And neither do I.
He just stares at me as he sips at his coffee, then a second later digs his cell phone out of the pocket of his sweatpants. When he turns, I can’t help but notice the massive scar on his chest that runs horizontally underneath his arm and almost to his right nipple.
“Jesus, Maximo, what happened to you?” I blurt out the question, then cover my mouth at my lack of tact. “I’m sorry, that sounded awful. It’s just…that’s one hell of a scar.” I lift my cup to my lips before I make another idiotic comment.
Maximo glances down at his chest, then raises his arm, using the finger of his free hand to trace the scar and point out several other small, puckered indentions lower on his ribs. “After my father died, one of his colleagues, a man named Javier Castilla, attempted to absorb some of my family’s holdings. Itwas…an aggressive attempt at a takeover. I was shot and had to have surgery to remove the bullet, along with the upper lobe of my lung. These other small scars are where I was hit and from the chest tubes I had to have placed.”
“It sounds like you came close to dying. Itlookslike you came close to dying. That scar is huge.”
He lowers his arm and shrugs at me, then picks up his coffee mug and drains it before standing up to go pour another cup. “I was in the hospital for several weeks. I’m not going to lie; it was a difficult time being down and out like that.”
“What happened to the guy who shot you, Javier or whatever his name was?” I’m surprised at the eagerness in my own voice. I’m so hungry for revenge I’ll even feed on the scraps left by someone else.
“Officially? Javier disappeared from the city. Some presume he drew too much heat from the turf war and fled back to Europe. Just between us, though, I have it on good authority that he was cremated over in Jersey, a week after I got out of the hospital.”
“Cremated?” I raise an eyebrow in surprise. “How did he die?”
“I just told you,” he replies. “I put him in the oven, kicking and screaming, closed the door, and cremated him.”
Maximo gives me a smirk as he sits down and sips at his fresh cup of coffee.
My breath catches. He’s serious. Dead serious.
And he’s disturbingly calm about it. Proud even of his absolutely savage retribution.
And in this moment, one thought fills me with certainty.
I’m exactly where I need to be.
Maximo is the kind of man who will teach me how to completely destroy someone. And God help me, I’m grateful to him for that if nothing else. More grateful than I should ever be.
The worst part is, gratitude feels dangerously close to desire.
Later that morning, Maximo calls me back down to the basement. This time, the weapons are all put away. In their place is a long table covered in photographs, maps, and notes.
“What’s all this?” I ask him curiously.
“Everyone who had access to your father’s restaurant and routines,” he says. “His employees. Our patrols. Even the guys who monitored the security cameras.”
There are twelve files in total. Twelve faces. Some I recognize vaguely from the restaurant. Others I’ve never seen before.
“You want me to just pick one that looks suspicious?” I ask.
“I want you to tell me what you remember, if anything, about each of these people. I want you to help me find the weak link. Even if it’s just someone your gut told you wasn’t totally trustworthy.”
Okay, he wants me to help him find the bad guy when I don’t even recognize most of these men.
Determined to be of some damn use, I move around the table slowly, opening each file and studying them. All of their demographic information is listed, personal backgrounds, and known affiliations, along with a few more photos.
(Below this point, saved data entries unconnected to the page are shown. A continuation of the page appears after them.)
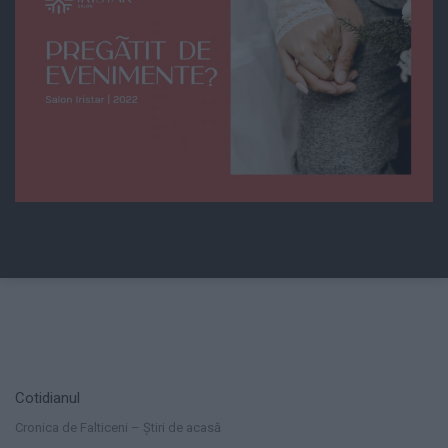
Cotidianul
Cronica de Falticeni – Știri de acasă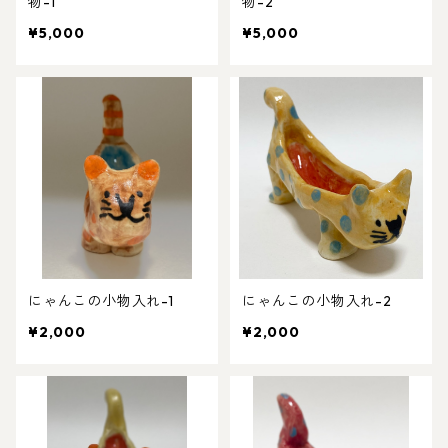
物-1
物-2
¥5,000
¥5,000
にゃんこの小物入れ-1
にゃんこの小物入れ-2
¥2,000
¥2,000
Including the photos of one guy I always thought was just plain creepy. He never made eye contact, and yet I always felt like he was watching me. My father dismissed my concerns about him, though.
So, what if I’m wrong now? Maybe it’s nothing. I could put a target on an innocent man.
“What is it?” Maximo asks like he knows I’m holding back, that I’m hesitating. “Tell me, Constance.”
“I remember not being a fan of this one,” I finally admit while pointing to a man in his mid-thirties with close-cropped hair. “He spent a lot of time at the restaurant. He always looked away when I came in, as if I made him nervous or caught him red-handed doing something he shouldn’t be doing.”
Maximo doesn’t brush off my admission. He nods. “That’s Nico Pellegrini. He was scheduled to work the night of the fire and disappeared the next morning.”